Fosil yakıt yani petrol, doğal gaz ve kömür kullanımının sıfırlanacağı konusunda dünya anlaştıysa doğal olarak bu alanlara arzı artıracak yeni yatırım yapılmayacak yeni rezerv keşfi için para harcanmayacaktır. Kısa vadede bunun arz sorunu yaratacağı ve fiyatları yukarı çekeceği ise kesindir. Diğer yandan gelirini büyük ölçüde fosil yakıt ihracı ile elde eden Rusya, İran, Suudi Arabistan, BAE, Kuveyt, Irak, Libya ve Venezuela gibi ihracatçı ülkeler fiyatları yükselterek ellerindeki emtiayı maksimum kârla satmaya çalışacaktır.
İkinci olarak; bugün için birçok emtianın fiyatı dolar bazında hesaplanmaktadır dolarda değer kaybı çok ciddi noktalara gelmiştir. Dolar altın paritesine göre değer kaybı bu kadar yüksekken petrol, gaz ve kömür fiyatlarının herhangi bir arz talep dengesizliği yaşanmasa bile fiyatların artmaması mümkün değildir. 50 yıllık uzun dönem ortalamasına göre 1 varil ham petrol ortalama 0,07 ons altın fiyatından işlem görmüştür. Ons altın fiyatı 1900 doların üstündeyken petrol için beklenen fiyat zaten 130 doların üstündedir. Dolar değer kazanmaz ve ons altın fiyatı bu seviyede kalırsa 130 doların üstünde petrol fiyatları beklenmelidir.
Üçüncü olarak; Rusya Ukrayna savaşında Rusya’nın dost olmayan ülkeler tanımına soktuğu ülkelere enerji ve sair emtiayı bir silah olarak kullanmak isteyeceği aşikârdır. Rusya geçtiğimiz yıl sadece ABD ve Çekya’nın bulunduğu dost olmayan ülkeler listesine Avustralya, İngiltere, Avrupa Birliği ülkeleri, İzlanda, Kanada, Lihtenştayn, Monako, Yeni Zelanda, Norveç, Güney Kore, San Marino, Singapur, ABD, Tayvan, Ukrayna, Karadağ, İsviçre ve Japonya dâhil 46 ülkeyi daha ekledi. Bu ülkelere karşı enerji kaynakları ile ilgili yaptırımlar uygulaması ya da bu ülkelerin Rusya’ya karşı olan yaptırımlarına enerji kalemini de dâhil etmesinin çok ciddi bir enerji krizine yol açacağı fiyatları astronomik seviyelere çekeceği kesindir.

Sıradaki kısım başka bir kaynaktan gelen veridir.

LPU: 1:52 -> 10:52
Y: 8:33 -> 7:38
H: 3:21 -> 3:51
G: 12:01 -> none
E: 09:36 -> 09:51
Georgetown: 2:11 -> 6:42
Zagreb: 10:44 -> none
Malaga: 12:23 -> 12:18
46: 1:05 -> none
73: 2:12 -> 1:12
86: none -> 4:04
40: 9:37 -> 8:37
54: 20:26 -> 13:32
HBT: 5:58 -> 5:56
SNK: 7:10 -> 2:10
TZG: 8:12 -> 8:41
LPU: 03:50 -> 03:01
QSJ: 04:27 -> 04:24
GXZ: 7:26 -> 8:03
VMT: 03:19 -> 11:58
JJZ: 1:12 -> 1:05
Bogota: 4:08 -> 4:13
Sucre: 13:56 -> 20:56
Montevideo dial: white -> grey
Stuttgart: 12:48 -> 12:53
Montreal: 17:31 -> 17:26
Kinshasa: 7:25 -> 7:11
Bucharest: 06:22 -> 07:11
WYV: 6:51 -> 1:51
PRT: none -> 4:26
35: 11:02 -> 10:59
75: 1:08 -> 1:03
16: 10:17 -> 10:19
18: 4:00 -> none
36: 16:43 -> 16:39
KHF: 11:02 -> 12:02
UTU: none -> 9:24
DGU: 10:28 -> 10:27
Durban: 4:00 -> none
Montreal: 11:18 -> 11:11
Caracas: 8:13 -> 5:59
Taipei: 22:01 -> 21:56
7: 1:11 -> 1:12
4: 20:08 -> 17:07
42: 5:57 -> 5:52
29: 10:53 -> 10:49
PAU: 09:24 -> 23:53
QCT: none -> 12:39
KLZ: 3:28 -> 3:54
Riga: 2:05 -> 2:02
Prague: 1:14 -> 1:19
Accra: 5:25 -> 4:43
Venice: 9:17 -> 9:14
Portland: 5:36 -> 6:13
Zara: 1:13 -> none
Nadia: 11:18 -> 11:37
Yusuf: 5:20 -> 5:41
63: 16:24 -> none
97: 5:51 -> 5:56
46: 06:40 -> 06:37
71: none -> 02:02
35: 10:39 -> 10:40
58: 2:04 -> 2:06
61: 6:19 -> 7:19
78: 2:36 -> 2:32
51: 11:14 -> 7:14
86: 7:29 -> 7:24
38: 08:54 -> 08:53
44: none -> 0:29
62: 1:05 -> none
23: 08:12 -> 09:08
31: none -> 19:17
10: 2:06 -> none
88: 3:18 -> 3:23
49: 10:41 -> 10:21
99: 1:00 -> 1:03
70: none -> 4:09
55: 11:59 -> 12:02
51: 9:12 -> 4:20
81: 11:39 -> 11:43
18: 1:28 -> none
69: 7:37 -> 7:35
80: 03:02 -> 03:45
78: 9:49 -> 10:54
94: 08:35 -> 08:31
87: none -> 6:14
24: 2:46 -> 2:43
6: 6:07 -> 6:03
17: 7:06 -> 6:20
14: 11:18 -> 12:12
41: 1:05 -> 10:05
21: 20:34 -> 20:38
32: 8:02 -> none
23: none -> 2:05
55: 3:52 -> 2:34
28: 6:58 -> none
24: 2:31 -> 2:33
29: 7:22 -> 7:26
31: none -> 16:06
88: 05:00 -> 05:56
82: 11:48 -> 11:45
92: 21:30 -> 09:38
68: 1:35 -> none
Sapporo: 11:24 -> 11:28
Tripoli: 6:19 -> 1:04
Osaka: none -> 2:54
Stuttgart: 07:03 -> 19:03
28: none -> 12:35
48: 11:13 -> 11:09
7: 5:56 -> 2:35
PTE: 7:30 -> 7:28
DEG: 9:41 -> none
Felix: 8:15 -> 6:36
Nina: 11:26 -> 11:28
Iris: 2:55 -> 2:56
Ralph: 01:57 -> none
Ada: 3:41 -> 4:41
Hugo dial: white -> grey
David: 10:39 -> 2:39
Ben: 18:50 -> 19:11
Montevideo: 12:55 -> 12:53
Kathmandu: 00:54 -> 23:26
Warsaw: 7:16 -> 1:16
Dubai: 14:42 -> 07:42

Son olarak; pandemi sona ermese de hemen hemen her ülkede pandemi önlemleri kaldırıldı, bu durumda çöken talebin yeniden canlanacağını ve enerji kaynaklarına olan talebin artacağını, fiyatların bu yüzden de yukarı doğru tırmanacağını öngörmek son derecede mantıklı olacaktır.
Sonuç olarak, Türkiye gibi enerji konusunda ithalata aşırı bağımlı ülkelerin takkeyi önlerine koyup düşünmeleri ve hesaplarını sil baştan yapmaları gerekir, yoksa demedi demeyin çok ağır ekonomik, sosyal ve siyasi bedeller ödemek durumunda kalacaklardır.